Interfacial Linkage and Carbon Encapsulation Enable Full Solution-Printed Perovskite Photovoltaics with Prolonged Lifespan

Simplified perovskite solar cells (PSCs) were fabricated with the perovskite layer sandwiched and encapsulated between carbon-based electron transport layer (ETL) and counter electrode (CE) by a fully blade-coated process. A self-assembled monolayer of amphiphilic silane (AS) molecules on transparent conducting oxide (TCO) substrate appeals to the fullerene ETL deposition and preserves its integrity against the solvent damage.
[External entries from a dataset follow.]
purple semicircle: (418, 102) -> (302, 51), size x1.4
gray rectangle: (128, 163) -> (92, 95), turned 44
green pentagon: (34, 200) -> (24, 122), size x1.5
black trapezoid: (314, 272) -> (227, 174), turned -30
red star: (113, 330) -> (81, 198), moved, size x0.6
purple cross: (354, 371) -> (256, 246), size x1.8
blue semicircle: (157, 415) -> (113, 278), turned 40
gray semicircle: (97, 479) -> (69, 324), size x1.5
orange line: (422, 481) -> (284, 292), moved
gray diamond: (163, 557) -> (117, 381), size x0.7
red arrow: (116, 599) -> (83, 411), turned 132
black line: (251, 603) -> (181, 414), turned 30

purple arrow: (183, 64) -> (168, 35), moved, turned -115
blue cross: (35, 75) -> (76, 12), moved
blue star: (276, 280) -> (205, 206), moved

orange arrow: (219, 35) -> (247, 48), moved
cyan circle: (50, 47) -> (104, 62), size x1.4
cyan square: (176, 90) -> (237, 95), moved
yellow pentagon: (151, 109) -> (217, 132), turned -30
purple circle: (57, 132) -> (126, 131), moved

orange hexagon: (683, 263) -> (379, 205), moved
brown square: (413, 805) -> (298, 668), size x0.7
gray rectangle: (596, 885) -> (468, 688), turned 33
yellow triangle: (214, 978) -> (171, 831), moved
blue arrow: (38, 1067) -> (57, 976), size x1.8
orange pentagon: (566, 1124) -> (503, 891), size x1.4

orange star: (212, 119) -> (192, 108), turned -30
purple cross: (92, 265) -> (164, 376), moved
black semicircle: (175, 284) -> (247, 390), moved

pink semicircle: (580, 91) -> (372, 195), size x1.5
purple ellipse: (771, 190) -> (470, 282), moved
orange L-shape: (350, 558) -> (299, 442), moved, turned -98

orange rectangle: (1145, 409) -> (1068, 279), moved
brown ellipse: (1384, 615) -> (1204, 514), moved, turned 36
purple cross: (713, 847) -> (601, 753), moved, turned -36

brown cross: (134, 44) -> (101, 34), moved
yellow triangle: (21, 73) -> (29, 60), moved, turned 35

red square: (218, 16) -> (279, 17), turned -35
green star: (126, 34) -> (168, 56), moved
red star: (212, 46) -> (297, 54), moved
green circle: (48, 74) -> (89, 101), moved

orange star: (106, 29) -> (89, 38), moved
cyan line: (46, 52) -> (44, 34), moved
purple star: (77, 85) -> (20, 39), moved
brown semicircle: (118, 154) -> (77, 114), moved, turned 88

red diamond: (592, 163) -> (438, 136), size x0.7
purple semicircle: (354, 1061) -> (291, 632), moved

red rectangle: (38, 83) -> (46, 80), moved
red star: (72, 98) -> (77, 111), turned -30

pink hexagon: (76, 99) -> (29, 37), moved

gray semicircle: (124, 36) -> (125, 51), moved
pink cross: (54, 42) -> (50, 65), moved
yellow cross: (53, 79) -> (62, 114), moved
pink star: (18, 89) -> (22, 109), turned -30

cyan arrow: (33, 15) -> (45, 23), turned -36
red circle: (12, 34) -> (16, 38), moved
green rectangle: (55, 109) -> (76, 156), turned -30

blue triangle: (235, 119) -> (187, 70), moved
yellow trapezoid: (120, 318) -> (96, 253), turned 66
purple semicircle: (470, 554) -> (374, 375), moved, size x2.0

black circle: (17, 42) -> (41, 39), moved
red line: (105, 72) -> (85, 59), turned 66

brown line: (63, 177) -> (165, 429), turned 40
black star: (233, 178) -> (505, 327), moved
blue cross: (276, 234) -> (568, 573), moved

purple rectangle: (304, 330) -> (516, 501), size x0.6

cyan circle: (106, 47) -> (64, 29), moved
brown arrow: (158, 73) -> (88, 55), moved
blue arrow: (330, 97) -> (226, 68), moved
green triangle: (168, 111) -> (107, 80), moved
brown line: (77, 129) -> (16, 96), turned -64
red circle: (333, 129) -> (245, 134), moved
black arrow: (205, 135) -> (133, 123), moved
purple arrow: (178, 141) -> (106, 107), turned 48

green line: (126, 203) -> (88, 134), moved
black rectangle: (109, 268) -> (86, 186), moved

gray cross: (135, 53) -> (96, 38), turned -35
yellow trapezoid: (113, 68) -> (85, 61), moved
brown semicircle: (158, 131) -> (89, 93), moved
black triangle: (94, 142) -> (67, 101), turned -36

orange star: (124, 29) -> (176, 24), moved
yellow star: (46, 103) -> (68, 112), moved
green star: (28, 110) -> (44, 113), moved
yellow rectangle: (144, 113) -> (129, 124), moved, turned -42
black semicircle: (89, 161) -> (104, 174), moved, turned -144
The AS serves as a molecular glue to strengthen the adhesion toughness at the TCO/ETL interface via robust chemical interaction and bonding, facilitating the interfacial charge extraction, increasing PCEs by 77 % and reducing hysteresis. A PCE of 18.64 % was achieved for the fully printed devices, one of the highest reported for carbon-based PSCs. AS-assisted interfacial linkage and carbon-material-assisted self-encapsulation enhance the stability of the PSCs, which did not experience performance degradation when stored at ambient conditions for over 3000 h.

Automated summary

Simplified perovskite solar cells were fabricated using a fully blade-coated process, with the perovskite layer sandwiched between carbon-based electron transport layer and counter electrode. The use of a self-assembled monolayer of amphiphilic silane molecules on a transparent conducting oxide substrate enhanced stability by facilitating interfacial charge extraction and reducing hysteresis. This approach increased PCE and maintained performance stability over 3000 hours of storage under ambient conditions.